The comparison of mortgage or home loan prices will help you achieve more favorable financing terms. A mortgage – whether for the purchase of a home, a refinance, or a loan on the liquid value of your home – is a product equal to a car, and therefore, the price and terms can be negotiable. You will want to compare the total cost of getting a mortgage, since negotiating and comparing prices could save you thousands of dollars.
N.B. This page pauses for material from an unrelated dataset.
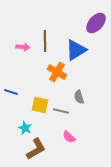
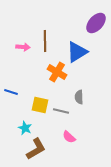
blue triangle: moved 1 px right, 2 px down
gray semicircle: rotated 16 degrees clockwise
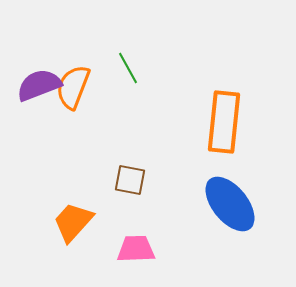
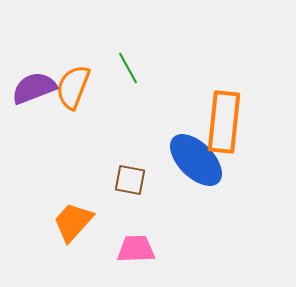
purple semicircle: moved 5 px left, 3 px down
blue ellipse: moved 34 px left, 44 px up; rotated 6 degrees counterclockwise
Obtain information from various credit sources
Several types of financial institutions grant mortgage loans – savings and loan institutions, commercial banks, mortgage companies, and credit unions. Since each one can quote you different prices, it is important that you contact several companies to ensure that you get the most favorable price. A loan broker can also get you a mortgage loan since they take care of all the necessary steps instead of lending you money directly. In other words, they can find an institution that grants the loan. As the broker has access to several financial institutions, you can choose from a greater variety of products and financial terms. The broker generally submits your application to several credit institutions, but you are not required to find the most advantageous loan for you, unless you have hired him as your personal agent. Therefore, it would be wise to consider contacting more than one loan broker, just as you would with banks and savings and loan associations.
It is not always clear if you are dealing with a credit institution or with a broker, since certain financial institutions operate both as a lender and as a broker. In addition, most brokers do not use the word “broker” in their advertisements. Therefore, it is important that you ask if you are dealing with a broker. This information is important as brokers generally charge fees for their services which could be separate and additional to the fees charged for originating the loan and other related costs. The broker could receive his remuneration in the form of “points” that are paid upon closing the deal or as an addition to the interest rate, or both. You need to ask each broker with whom you are dealing with how you will be paid in order to properly compare the different charges. Be willing to negotiate with both brokers and financial institutions.
Initial payment and private mortgage insurance
Certain credit institutions require a down payment of 20 percent of the purchase price of the home. However, many institutions currently offer loans that require less than 20 percent – sometimes only 5 percent for conventional loans. When a 20 percent down payment is not made, the financial institution generally requires the buyer to obtain private mortgage insurance (PMI) to protect the institution in case the buyer cannot pay. When government assistance programs are available, such as the FHA (Federal Housing Administration), VA (Veterans Administration), or Rural Development Services, the down payment may be considerably less.
Ask about the credit institution’s requirements for the down payment, including what you have to do to verify that the funds for the down payment are available.
Ask the financial institution if it offers special assistance programs.
If your loan requires PMI,
Ask what the total cost of insurance will be.
Ask how much the monthly payment will be including the PMI premium.
Ask for how long the PMI will have to pay.
Get the most favorable treatment
When you know what each financial institution offers you, negotiate the most favorable treatment for you. Agents and financial institutions can offer different prices for the same loan terms to different consumers on the same day, even if they have the same credit ratings. The probable reason for this price difference is that bank officials and credit brokers are often allowed to withhold all or part of this difference as additional compensation. Generally, the difference between the lowest possible price for a credit product and the highest price the borrower is willing to pay is known as an excess. When the excess is produced, it is incorporated into the price quoted to the consumer. It can occur in both variable and fixed loans in the form of points, charges or the interest rate. The price of any loan may include excess, even if it is quoted by a bank official or a broker.
Ask the credit institution or broker to tell you in writing all the costs associated with the loan and then ask them to cancel or reduce one or more of the charges, lower your interest rate or charge you less points. But be careful that you are not reducing one charge and raising another, or that by lowering the interest rate, increase the points. Nothing is lost by asking the credit institution or the broker if you can improve the original terms offered or those offered elsewhere.
When you are satisfied with the terms that you have negotiated, ask the lender or broker for a written commitment of an unmodifiable interest rate that includes the agreed rate, the duration of the commitment and the amount of points you must pay. If you are charged a fee to secure the interest rate on the loan, it can be repaid at closing. This way you protect yourself from increases in the interest rate during the credit approval period. However, if the rates go down, you may end up with a less favorable rate. In that case, try to negotiate the price with the lender or with the broker.